Science 4 min read

Are Cryptocurrencies at Risk of Quantum Hacking?

Quantum hacking will soon be a reality, and we all need to be ready for it. Will cryptocurrency be able to survive this new level of cybersecurity? | Image by Dmitriy Rybin | Shutterstock

Quantum hacking will soon be a reality, and we all need to be ready for it. Will cryptocurrency be able to survive this new level of cybersecurity? | Image by Dmitriy Rybin | Shutterstock

Expert cryptographers are mulling over the potential threats of quantum hacking on cryptocurrencies and cryptography. Now, they are working on counter-measures before it’s too late.

For the last number of years, physicists, computer engineers, and researchers working at leading tech companies and startups have been actively pursuing the development of quantum computing.

Among other things, quantum technology promises to solve complex calculation problems facing current computer systems and to take the digital revolution into a whole new dimension.

All things considered, however, with the long-awaited and fascinating perspectives of this technology, the construction of quantum machines can bring challenges never before faced in the ongoing war on cybercrime.

As it’s mostly about money, quantum computers in the wrong hands will put cryptocurrency systems in jeopardy.

Read More: Beyond Binary: Scientist Demonstrate Ternary Quantum State

The Future of Quantum Hacking

The quantum computer is a technological gem coveted by everyone, including states driven by geopolitical reasons, and professional cyber-spies who serve dark causes.

If the technology delivers on its promises and gets democratized, you bet even small-time hackers and fraudsters will be among the first to own a computer powered by a quantum processor.

If it takes a hacker a long time to crack a code using a classic computer, they could find new methods of brute forcing their entry through a quantum DDoS attack.

There are different encryption protocols, built on the same cryptographic principles, that are used to secure online communications, payment systems, financial transactions, virtual currencies, and pretty much every bit of data exchanged on the web.

However, the frequency and rising scale of cybercrimes have already shown the critical vulnerability of current encryption systems.

We also know that people with shadowy skills and bad intentions are most likely to be the early-adopters of technology.

Read more: Quantum Security: Quantum Key Distribution is the end of Malware

The quantum computer would be the ultimate decoding weapon available to any cyber criminal by offering them the key to the online cave of encrypted treasures.

It isn’t that long before quantum computers become a commercial reality, and we better be prepared.

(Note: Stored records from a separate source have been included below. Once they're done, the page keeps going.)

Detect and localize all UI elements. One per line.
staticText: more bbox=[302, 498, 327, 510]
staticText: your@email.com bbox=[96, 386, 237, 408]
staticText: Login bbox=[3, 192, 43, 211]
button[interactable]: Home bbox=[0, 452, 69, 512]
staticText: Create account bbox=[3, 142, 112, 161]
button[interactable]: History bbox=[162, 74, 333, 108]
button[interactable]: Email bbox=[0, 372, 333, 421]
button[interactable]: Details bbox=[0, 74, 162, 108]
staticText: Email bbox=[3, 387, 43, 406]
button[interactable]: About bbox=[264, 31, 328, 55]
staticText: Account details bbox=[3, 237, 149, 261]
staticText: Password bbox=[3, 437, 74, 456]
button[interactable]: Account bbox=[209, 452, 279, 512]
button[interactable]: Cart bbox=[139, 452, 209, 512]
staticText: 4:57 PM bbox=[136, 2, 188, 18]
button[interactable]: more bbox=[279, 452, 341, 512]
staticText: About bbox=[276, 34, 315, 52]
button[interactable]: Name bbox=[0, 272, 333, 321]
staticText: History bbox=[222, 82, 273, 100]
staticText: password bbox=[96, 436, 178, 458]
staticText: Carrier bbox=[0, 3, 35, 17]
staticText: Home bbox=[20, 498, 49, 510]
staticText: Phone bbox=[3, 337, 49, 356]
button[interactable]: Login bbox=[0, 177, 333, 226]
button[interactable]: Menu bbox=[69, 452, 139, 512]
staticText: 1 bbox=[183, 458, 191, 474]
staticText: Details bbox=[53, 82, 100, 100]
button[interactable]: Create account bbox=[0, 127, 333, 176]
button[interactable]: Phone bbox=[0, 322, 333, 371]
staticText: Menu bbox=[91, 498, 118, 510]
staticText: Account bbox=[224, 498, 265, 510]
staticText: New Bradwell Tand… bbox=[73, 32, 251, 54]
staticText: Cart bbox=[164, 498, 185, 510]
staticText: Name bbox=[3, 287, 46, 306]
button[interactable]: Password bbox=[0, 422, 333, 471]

Countdown to Quantum Computers Began, now What Cryptocash?

Remember the Y2K, or the Year 2000 problem?

Computing systems back then survived the Millennium bug, hyped as an apocalyptic event, and only took some minor blows.

Now you should get prepared for Y2Q, or “years to quantum” countdown.

Experts can’t agree on a hard deadline for Y2Q (late 2020s to early 2030s), but the threatening shadow of quantum computing is looming large on the horizon.

The stakes are huge for internet users, online businesses, and national security systems alike.

As far as online security is concerned, cryptocurrencies, regarding their anticipated ubiquity, will likely be a prime target for hackers toting quantum nets.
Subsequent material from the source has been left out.